City, schools, hospital addressing gangs, drugs head-on


A partnership was announced yesterday, Wednesday, between the Sunnyside School District, the city of Sunnyside and Sunnyside Community Hospital to take action against drugs and gangs in the community. Pictured from left are Sunnyside City Manager Eric Swansen, hospital CEO Jon Smiley and school Superintendent Dr. Rick Cole.

The time for studies is over, the time for action is now," Sunnyside City Manger Eric Swansen said yesterday of going after criminal gangs and drug abuse in the Sunnyside community.

Swansen's comment came during a press conference on Wednesday of an executive committee that has formed to fund a plan of action against gangs and drugs, believing the two issues are intertwined.

Swansen represents the city on the committee, which also includes representatives from Sunnyside Community Hospital and the Sunnyside School District.

Sunnyside School Superintendent Dr. Rick Cole said a catalyst for the committee forming this past October was because it was the time that both the city and school district were scheduled to each give $15,000 to Sunnyside's Promise for its programs.

Cole said that the school board wanted to fund a program that focused on gangs and drug problems among youth. He added there weren't "two pots of money" to fund both that effort and still make the contribution to Sunnyside's Promise.

Rather than give the money to Sunnyside's Promise as usual, the city, school and hospital are asking the agency to propose a plan of action to tackle the two issues and present its proposal to the committee next Tuesday. As a result, Sunnyside's Promise is being asked to focus on just one of its five promises - safe places.

"It's hard to describe how urgent we feel about this," said Cole. When asked for how soon the district, city and hospital want to proceed with a plan, Cole smiled and said, "Yesterday."

Sunnyside's Promise is getting first shot at delivering an action proposal. If the committee likes what it hears, then the hospital, city and school district will each contribute $15,000 to the effort.

Swansen cautioned the money would have strings attached; mainly that Sunnyside's Promise would have to produce visible results in its proposed action against drugs and gangs.

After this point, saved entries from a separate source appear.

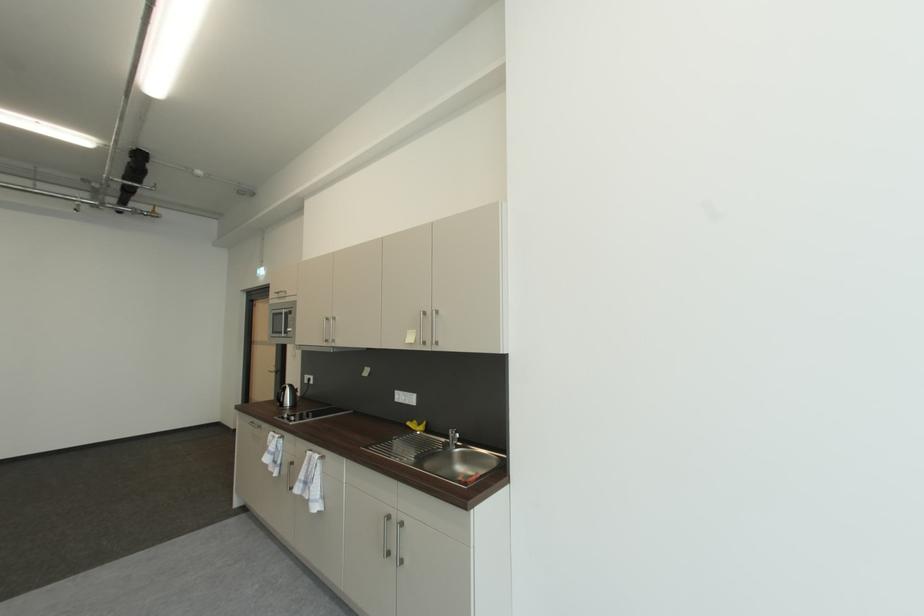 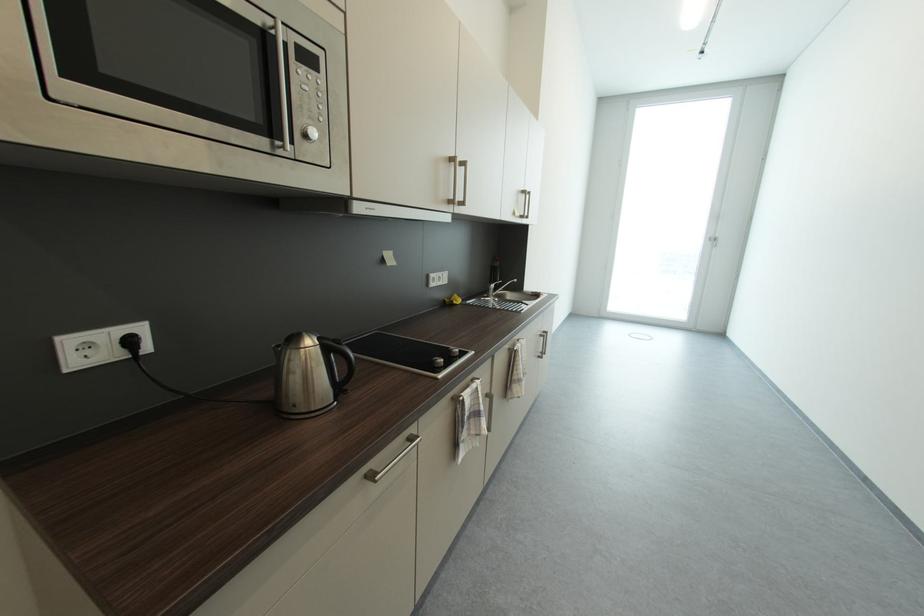 Where in the second image is the point corresponding to [274,446] from the first image?

(472, 419) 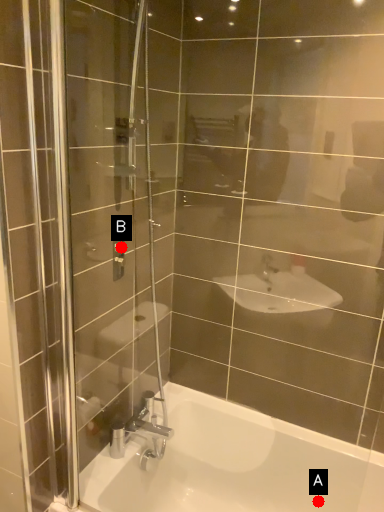 Question: Two points are circled on the image, labeled by A and B beside each circle. Which point is further to the camera?

Choices:
 (A) A is further
 (B) B is further

Answer: (A) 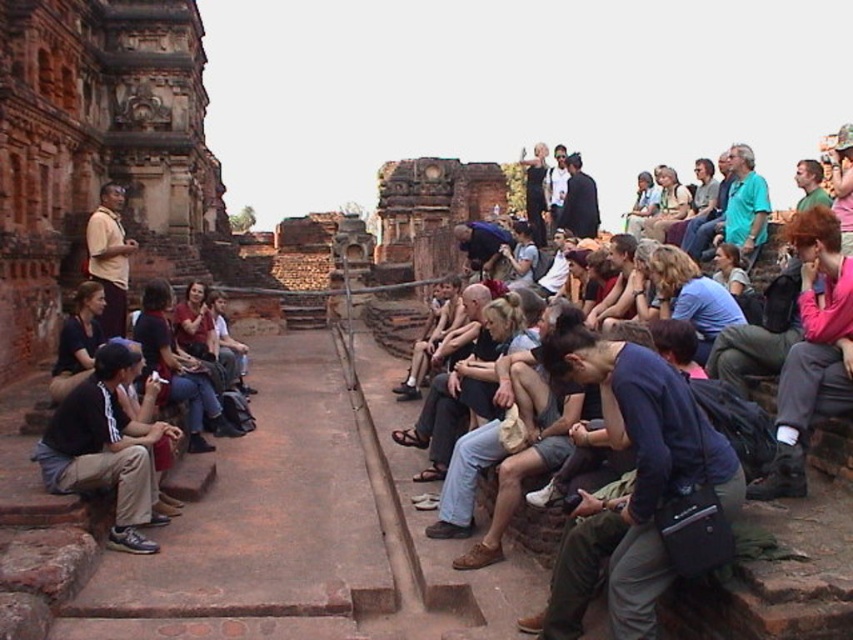 Question: Where is dark brown cotton pants at left located in relation to dark blue jeans at center in the image?

Choices:
 (A) left
 (B) right

Answer: (B)

Question: Which point appears farthest from the camera in this image?

Choices:
 (A) tap(167, 516)
 (B) tap(799, 410)

Answer: (A)

Question: Among these objects, which one is nearest to the camera?

Choices:
 (A) dark blue jeans at center
 (B) dark brown cotton pants at left
 (C) pink fabric jacket at right

Answer: (C)

Question: Can you confirm if pink fabric jacket at right is wider than dark brown cotton pants at left?

Choices:
 (A) yes
 (B) no

Answer: (A)

Question: Does pink fabric jacket at right appear on the left side of dark blue jeans at center?

Choices:
 (A) no
 (B) yes

Answer: (A)

Question: Estimate the real-world distances between objects in this image. Which object is farther from the dark blue jeans at center?

Choices:
 (A) pink fabric jacket at right
 (B) dark brown cotton pants at left

Answer: (A) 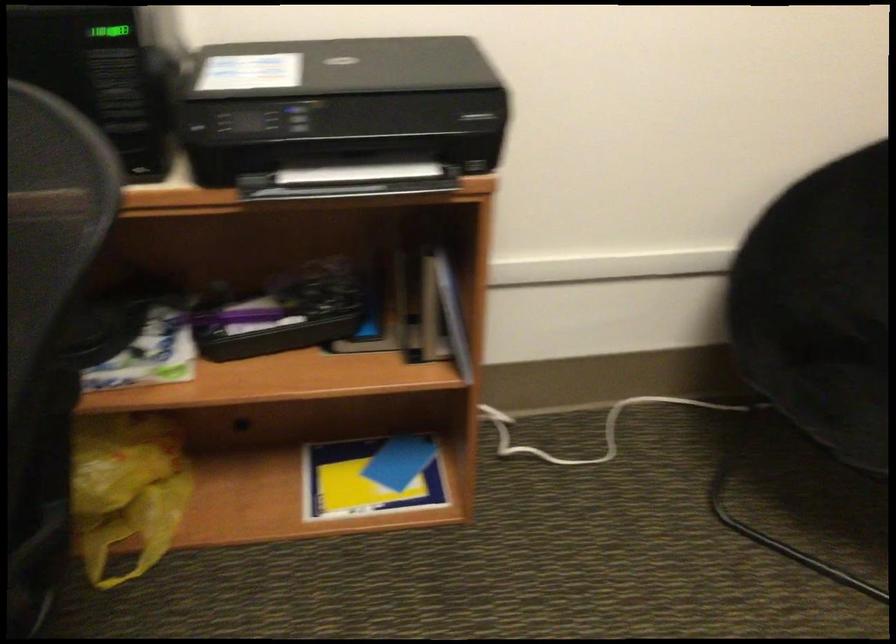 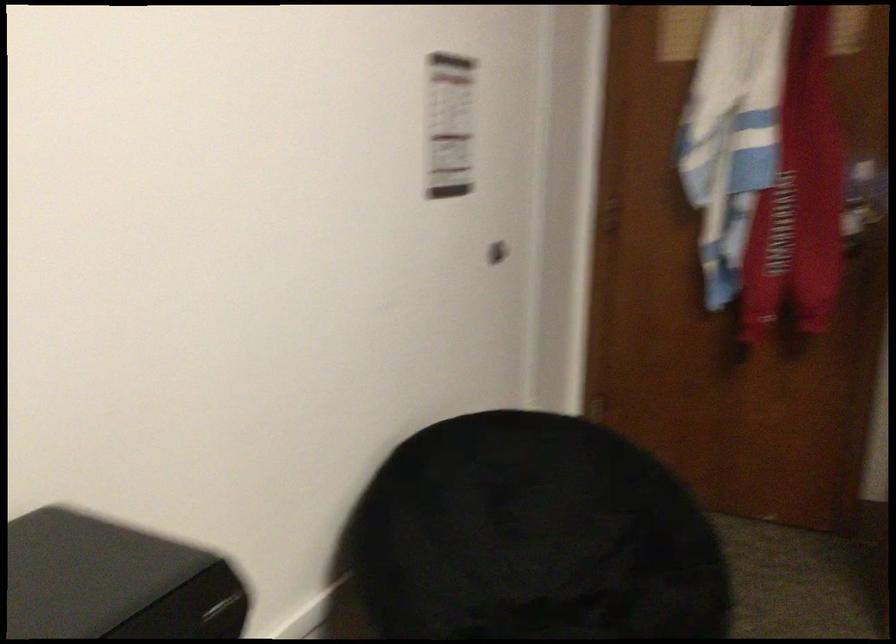 Question: The camera is either moving clockwise (left) or counter-clockwise (right) around the object. The first image is from the beginning of the video and the second image is from the end. Is the camera moving left or right when shooting the video?

Choices:
 (A) Left
 (B) Right

Answer: (A) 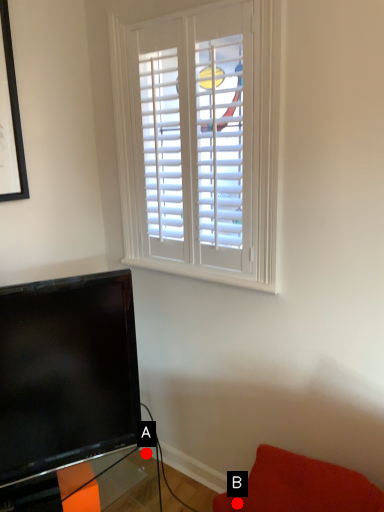 Question: Two points are circled on the image, labeled by A and B beside each circle. Which point appears closest to the camera in this image?

Choices:
 (A) A is closer
 (B) B is closer

Answer: (B) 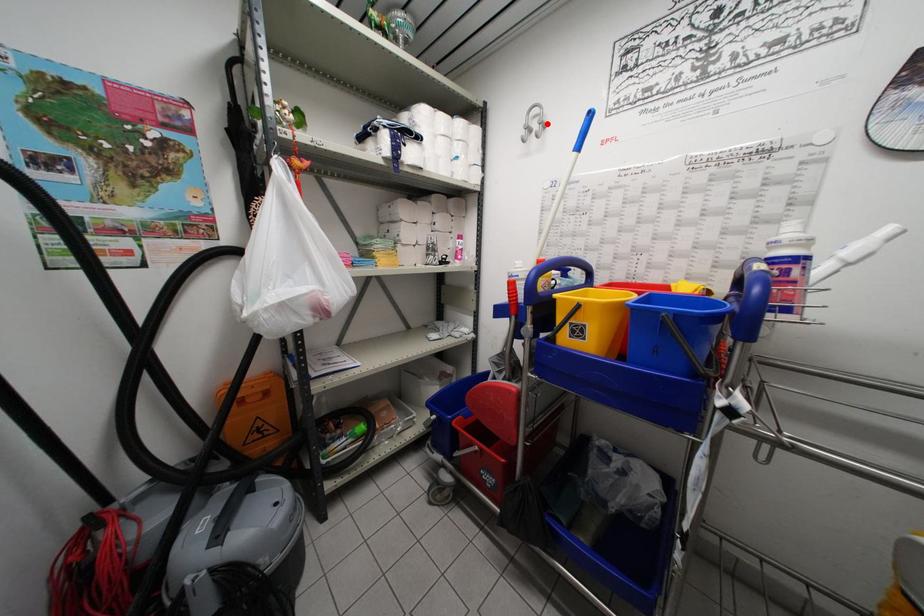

Cole said the amount is just a start and that more will likely be needed in the future, possibly coming from federal grant money.

It is possible Sunnyside's Promise's plan may be turned down. In that case, Cole said the committee would look elsewhere, perhaps to another agency or announce a request for proposals from interested groups.

Sunnyside Police Chief Ed Radder is the board chair for Sunnyside's Promise. If the group doesn't receive the funds to proceed forward he said it would be a "board decision" as to the future of Sunnyside's Promise.

Sunnyside Community Hospital CEO Jon Smiley said the committee may reach a decision one way or another immediately following the Sunnyside's Promise presentation next Tuesday.

Sunnyside Community Hospital, which has helped fund some Sunnyside's Promise activities in the past, was praised by both Swansen and Cole for its desire to help with the focus against gangs and drugs.

Sunnyside Mayor Paul Garcia attended yesterday's press conference and he said that citizens are ready to see action against the problems of gangs and drugs.

Radder noted that trials of gang-related suspects are moving faster than in the past, with longer sentences being issued. He says it's a sign the court system has had its fill of these issues, too.

Swansen said Sunnyside residents feel the same way.

"I think the community will support this," he said of the city, school district and hospital tackling the issues. "It expects us to do this work."